PM Hotel Group is a more established hotel management company that has sought to integrate its sales, marketing and revenue teams to a greater degree, and Senior Vice President of Sales and Marketing Lovell Casiero and Vice President of Revenue Management Tina Meredith agreed those efforts help the enterprise as a whole.

Casiero said those efforts start specifically with the relationship between the two of them.

"Every day I start my day with Tina, and we start with a cup of coffee," she said.

Casiero said the interrelation between the departments has transformed how the company approaches the upcoming request-for-proposals season, which she described as "one of the hardest RFP seasons we've ever had."

"Revenue management has done such a wonderful job of driving our [rates], and now we have to decide whether we even still need some accounts," she said. "So it takes a village, right? Two months ago, we decided to brush off one of our spreadsheets and have everybody look at what accounts they currently have ... to kind of understand where we're going from there."

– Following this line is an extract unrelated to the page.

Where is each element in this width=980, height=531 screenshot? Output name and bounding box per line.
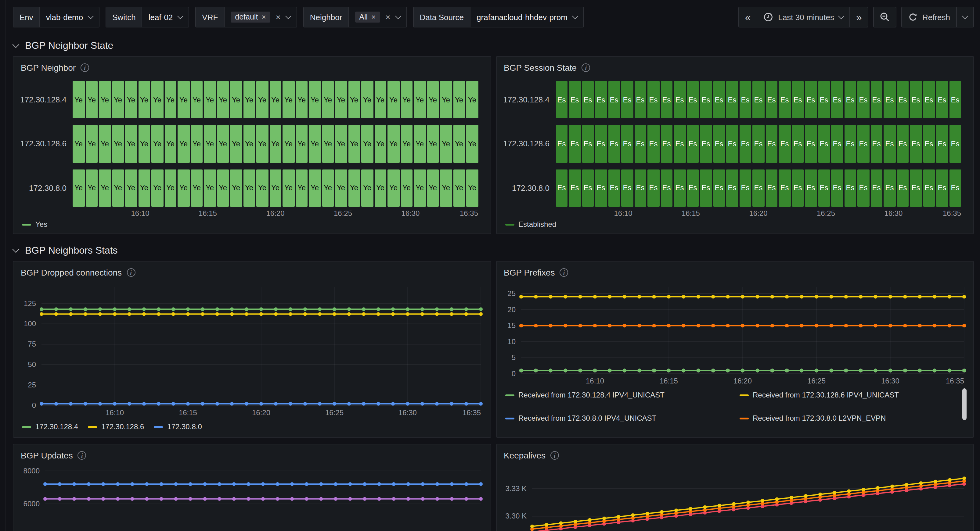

Casiero said it's vital for sales and marketing to lean on the data provided by revenue management, particularly at a time when they're seeking out new accounts that are asking for metrics hotel companies haven't historically tracked or shared when selling.

"Companies are actually making decisions about whether they do business with you based on the social impact that you have on the environment," she said, adding the marketing team has also had to put together materials on the company's sustainability efforts for sales outreach.

Meredith said the company has had to navigate this more complicated landscape with fewer people than it has had in the past, making cooperation even more paramount.

"We're all doing more with less out of the pandemic," Meredith said. "Staffing is just not what it used to be."

Another aspect that has grown more difficult is forecasting, which has typically fallen under the purview of revenue management, but is now more of a joint effort across the hybrid sales, marketing and revenue teams along with working more closely with operations to get a better sense of expenses, Meredith said.

"It's such a collective effort," she said. "We can't have just one individual doing all of this."

She said directors of sales now have greater input in forecasting for individual hotels, and in some cases, teams have decided that forecasting simply shouldn't be treated as the be-all-end-all that it once was.

"For me, this is probably one of the best examples of the convergence that's probably always kind of been there but has been magnified throughout the pandemic because it's so crucial to [be] accurate these days about what we're bringing to the bottom line," Meredith said.